Wednesday, August 29, 2007

This I Believe: It is a contest

So, after more editing, I swallowed hard and send my "This I Believe" essay off to NPR. Apparently, I feel like I am ready for some rejection on a national scale.

When you send in you essay they send you back an email saying that it was received successfully. The funny thing is, in the letter they tell you that it isn't a contest and that every essay they receive is wonderful and worthwhile and will be included on their searchable database... only after it isn't chosen to be recorded for broadcast. In fact, they tell you that you can tell when the review process is over by searching for your essay on their website. If you find it there, and you haven't hear from their office yet, you are wonderful in the "not good enough to be picked for recording" way.

Lucky you.

Starting eight weeks from Sunday, or probably sooner, I will be searching obsessively for, and wholeheartedly expecting to find, my essay there, because I am special... in just that way.

Tuesday, August 07, 2007

Update

Summer is almost over. Thank god, or whomever.

I am not a summer person. It is too hot and there is far too much outside activity expected from me. I love the fall and the spring when the temperature outside is in the reasonable range and you can wear sweaters and there are all sorts of reasons to sit too close to interesting people with whom you really should not be sharing personal space.

As for the highlights of the summer: I got an Honorable Mention in a fiction writer’s contest. It was, in fact, the first writing contest I have entered since elementary school and so it was a big thrill to me to get any recognition. At some point, after the little booklet with all the winner’s stories was printed, they had a public reading in Ames. I couldn’t decide if I should go or not, mostly because once the booklet was published I reread my entry and realized just what shit it was and was sure that everyone else had realized it too, or worse, that they would figure it out as I was standing on a stage reading it aloud.

In the end I went, but refused to let anyone I know go with me. I walked into the venue all alone and looked out at the tables filled with proud family members and friends and felt a little silly, but I really couldn’t bear the though that my humiliation might be forever written in the memories of people I would have to see again, no matter how nice it might have been to have them bask in my possible accomplishment.

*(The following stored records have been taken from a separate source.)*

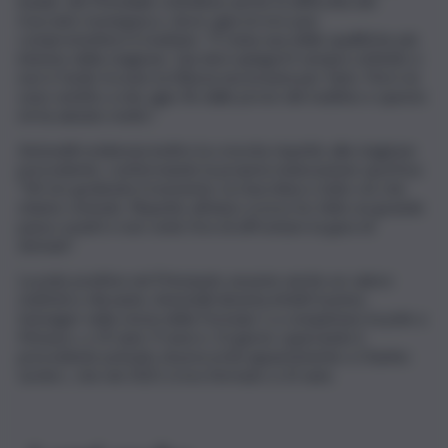
leader del Mondiale sottolinea anche la difficoltà del
tracciato monegasco, dove ogni errore può
compromettere il risultato: “È stata una delle qualifiche più
intense della stagione. Qui devi spingerti sempre al limite e
non è facile trovare la fiducia necessaria per farlo. Però mi
sono sentito a mio agio fin dalle prove del mattino e questo
mi ha aiutato molto”.
Antonelli evidenzia inoltre la crescita rispetto alla stagione
precedente, confermando la propria maturazione sportiva:
“Mi sto godendo il momento, la macchina e tutto ciò che
stiamo vivendo. Rispetto all’anno scorso ho fatto un grande
passo avanti e non vedo l’ora di affrontare la gara di
domani”.
La pole position nel Principato assume anche un valore
statistico rilevante. Antonelli diventa infatti il primo
teenager nella storia della Formula 1 a conquistare la pole a
Monaco, a 19 anni, 9 mesi e 13 giorni, superando il
precedente primato di precocità appartenente a Charles
Leclerc, che nel 2021 si era fermato a 23 anni.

I carry all sorts low self-esteem baggage around with me where ever I go. My own fears of not being good enough and any off-hand comment that was ever made about me that somehow made it’s way to my ears, swirl around in my head taking up room that I really need for other things, like remembering to pay the cable bill on time.

For instance, once, a million years ago, someone I cared about very much said that I was worse than a three-year-old that we knew at the time, that I talked too much and that I was in the way a lot. I wished at the time that I could just carry around a disclaimer of some sort. Something like:

I know that I am annoying and I talk too much, but it’s just that you are so smart and wonderful I like you so much. What looks to you like too much talking on my part is really me screaming inside, “Please like me! I need you to see that I am worth something!” I am just trying to sell myself to you, clearly not in quality, but perhaps in quantity. I really do wish I were smarter or more interesting, but this is all I have. Oh, and you’re going to say awful things about me later could you just do it quietly and far away so that I can’t overhear, because otherwise I will just wear it around like some terrible backwards pair of rose colored glasses years after you have gone.

Anyway, I did go to the reading and I did read and it went well. The audience laughed in all the right places and people said lovely, supportive things to me after the show. In fact, no one singled me out as a hack and a fake. A sweet woman (and a published writer!) even asked me to join her writer’s group.

Since then, I was hired to write a weekly freelance article for our little local newspaper, which is going well. People actually stop me on the street to tell me they like it and so far the people that hate it either haven’t crossed paths with me or else are much less vocal. Either way, I’m happy. Plus, there is a paycheck involved. That means that I have a paid job as a writer! I could, theoretically, tell people that I write. Can you imagine such a thing?

Still, the voices linger… so I guess I could, theoretically, also tell people that I am crazy.